Thank you for choosing to send your work entitled “Stepwise Assembly of the Human Replicative Polymerase Holoenzyme” for consideration at eLife. Your article has been reviewed in depth by a Senior editor (John Kuriyan) and 2 other reviewers. The Senior editor and the other reviewers discussed their critiques and the Senior editor has assembled the following questions and suggestions based on the online discussion.

In this paper Benkovic and colleagues analyze the interaction between the DNA polymerase clamp, PCNA, the clamp loader (RFC), and primer-template DNA. The manuscript describes a series of carefully designed and closely argued FRET experiments that seek to dissect the detailed conformational steps in the loading and unloading of human PCNA by human RFC. The advance reported in this paper concerns the role of the RFC complex in unloading PCNA from DNA after it has been loaded.

As the authors point out, it is well understood that PCNA does not readily load on to DNA on its own, and that once loaded it is very stable on DNA because it forms a closed ring. It is also appreciated, from previous work, that clamp loaders can unload clamps from DNA, in the reverse of the reaction that puts them on to DNA, which helps recycling clamps from Okazaki fragments.

Hedglin et al. now present a kinetic analysis of human RFC focused on both the clamp loading and unloading phases of the reaction. The authors delineate distinct ATP binding and ATP hydrolysis steps in the loading reaction, and show that PCNA transiently released from RFC following ATP hydrolysis can be recaptured by RFC in the first step of an unloading reaction. At one level, this is not surprising, and reflects what would be predicted by micro-reversibility of an overall equilibrium process. Nevertheless, the major conclusion, which is that RFC does not dissociate after loading PCNA and can unload the clamp from DNA, runs counter to the prevailing view and therefore increases interest in the paper. The authors suggest that RFC efficiently loads and unloads clamps at primed DNA within a single binding encounter with the primer-template junction. This has major biological implications as it would lower the efficiency of clamp loading during DNA replication, when the required loading rate is ∼1 clamp/second. The problem would be acute if there were any lag between clamp loading and polymerase arrival. Thus, the conclusions of this study need to be carefully validated because they have the potential to change our understanding of a fundamental aspect of this important step in DNA replication.

There are two major concerns about the generality of the conclusions drawn from the experiments reported in this paper, both of which have to do with the nature of the DNA construct used.
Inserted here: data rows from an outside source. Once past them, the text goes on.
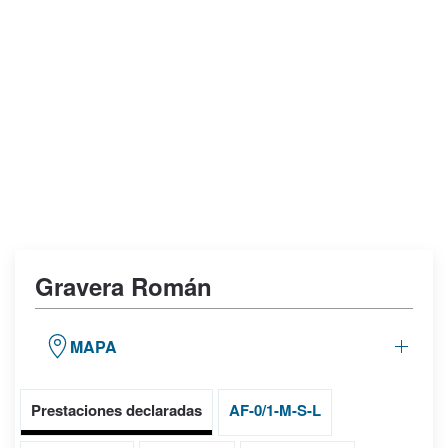
La Pola
La Ofra
Cervelló
Valls
Garraf
La Solana
Monda
Busot
Graveras:
Gravera Román
Gravera El Puente
Gravera Román
MAPA
Prestaciones declaradas
AF-0/1-M-S-L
The experiments are well performed, and the reasoning behind the experiments is well explained, but the experiments all rely on a particular DNA construct, shown in Figure 1. This construct is designed to block PCNA sliding off the DNA in two ways. First, streptavidin is bound to a biotin tag on one end. Second, a single-stranded overhang is present at the other end, which also provides a block for PCNA sliding. The two major concerns are as follows:

1) Various clamp loaders, such as E. coli γ complex, as well as human and yeast RFC are known to bind single stranded DNA with high affinity. Does the 5' ssDNA flap shift the equilibrium towards clamp unloading by providing a binding site for RFC and enabling it to remain close to loaded PCNA? If there were no such extra binding sites for RFC (no ssDNA in the substrate or the presence of RPA), would there be any significant clamp unloading in a single cycle?
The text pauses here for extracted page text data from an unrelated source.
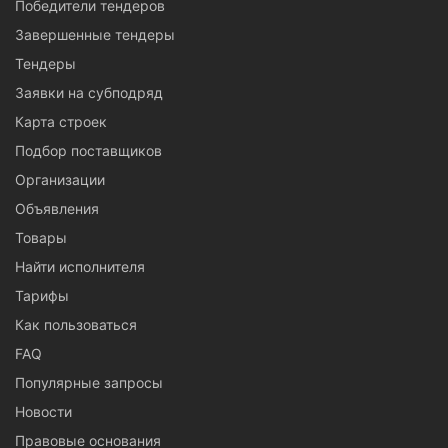
Победители тендеров
Завершенные тендеры
Тендеры
Заявки на субподряд
Карта строек
Подбор поставщиков
Организации
Объявления
Товары
Найти исполнителя
Тарифы
Как пользоваться
FAQ
Популярные запросы
Новости
Правовые основания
2) From a large body of previously published work we know that polymerases and clamp loaders compete for the same binding sites on the clamp, and so it is not surprising that the arrival of the polymerase (Polδ is used in the experiments reported here) prevents RFC from unloading PCNA. But, in the context of the experiments described here, there is difficulty in understanding how Polδ accesses the same face of the PCNA clamp as does RFC, if a transient association between RFC and PCNA is being maintained. There is a concern that the distance between the RFC loading site and the biotin-avidin block used in this study overly restricts the degree to which the released PCNA can truly dissociate from RFC. Is RFC moving away from the double-helical region and being held by the single-stranded DNA, as discussed in point 1, above? If so, would such an interaction be physiologically relevant?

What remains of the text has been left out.